The queen cleared her throat in the awkward silence. “My dear Jeannette, as you can see, Lord Thomas has returned to us from Lancashire quite mended from his grievous wounds at Crécy.”
“Aye, Your Grace. I am glad for it—both for the healing and his presence,” she said politely, relieved that the queen’s tone was not scolding and that Her Grace seemed more on edge than Joan herself.
“There, my lord king, you see it is as I have said,” Thomas began but he cut his words short when King Edward raised his bejeweled right hand for silence. Despite that implied censure, Thomas stepped forward, bowed to Joan, and lifted her offered hand to his lips. He looked well, finely garbed in russet and sable, the black eye patch somehow strangely highlighting the fact he looked pale and thin, but then, of course, he had been ill a long time.
When the king spoke, Joan realized his sharp eyes had been studying the little reunion scene before him while his queen looked elsewhere.
“It seems your status, little Joan, is in somewhat of a legal tangle,” King Edward began, “and several most important and influential sources are quite concerned.”
The king looked as though he expected a reply but when she merely inclined her head to listen, he plunged on. “And so, Her Grace and I have hearkened to Lord Holland’s plea that he be allowed to petition Pope Clement VI at Avignon to settle the matter.”
“To settle it that she be married to me as was promised in the lawful betrothal here at Windsor chapel and before the queen,” Thomas Holland inserted.
“Ah, by the rood—that is what you have declared, Sir Thomas, but the Salisbury thing, you know—” the king said, significantl
y raising his voice and one eyebrow.
“Aye, a marriage with my Lord Salisbury before the queen at the altar in Calais,” Joan added, her heart beginning to pound beneath her velvet bodice.
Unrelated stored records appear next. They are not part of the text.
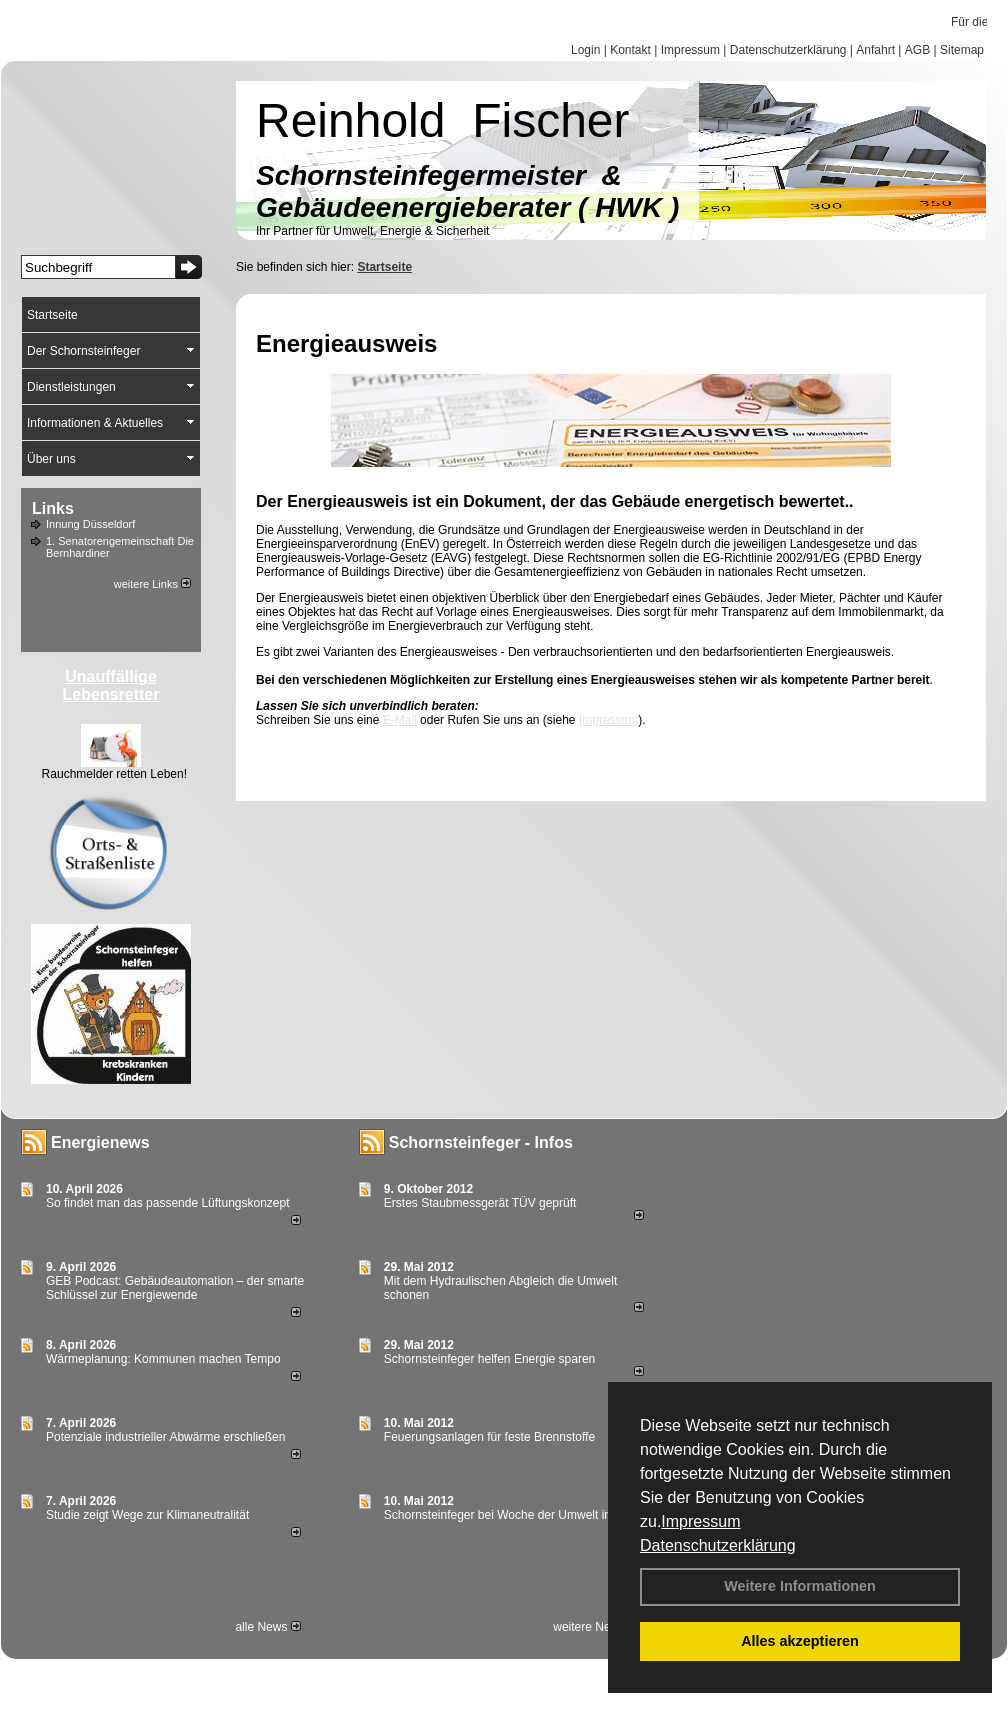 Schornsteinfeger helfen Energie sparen (489, 1359)
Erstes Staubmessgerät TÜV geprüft (480, 1203)
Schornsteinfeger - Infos (481, 1142)
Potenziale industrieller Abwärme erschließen (165, 1437)
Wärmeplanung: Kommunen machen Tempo (163, 1359)
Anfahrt (875, 50)
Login (585, 50)
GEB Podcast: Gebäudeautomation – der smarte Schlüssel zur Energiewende (175, 1288)
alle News (267, 1627)
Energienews (100, 1142)
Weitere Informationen (800, 1586)
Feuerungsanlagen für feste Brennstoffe (489, 1437)
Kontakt (630, 50)
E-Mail (400, 720)
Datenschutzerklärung (718, 1545)
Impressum (700, 1521)
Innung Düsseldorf (90, 524)
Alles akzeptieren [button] (800, 1641)
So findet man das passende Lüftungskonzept (168, 1203)
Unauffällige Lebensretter (111, 685)
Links (53, 508)
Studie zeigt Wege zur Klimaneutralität (147, 1515)
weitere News (595, 1627)
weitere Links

The heady feeling of deserved retribution swept through her like a warming wind. But the ultimate recipient of any revenge she might seek must be the king himself and not only his dear wife and precious son.
“As I have told my lord king,” Her Grace said, her voice sounding pale and colorless next to the vibrancy of the three others, “I only acted in accordance with circumstances as I viewed them. It was obvious to me, my dear Jeannette, that you needed a steadying hand I could not always lend in lieu of my heavy burdens with my children, despite the fact our Isabella benefited—it seemed—from your presence. And now, I am not certain that—”
“St. George, my dearest, I bid you pass over that silliness if you intend to bring that all up again,” King Edward interrupted. “Mere frivolity in the joy of the moment in that little parade yesterday, eh, Lady Joan?”
Joan bathed her king in the most dazzling smile she could manage. It amused her mightily—a hero rescuer in the king himself to ward off the queen’s meddling and, perhaps, even the blatantly rude and boorish behavior of the court’s esteemed and adored Prince of Wales.
“Aye, my lord king,” she said, the pouting smile still curving her lifted lips, “just a delightful jest to bespeak our joy for your wonderful French victories. I know proper demoiselles are never to admit such things, but in my heart, at times, I wish I had been there, a warrior to help. It must have been so exhilarating, so glorious to be there with you that day.”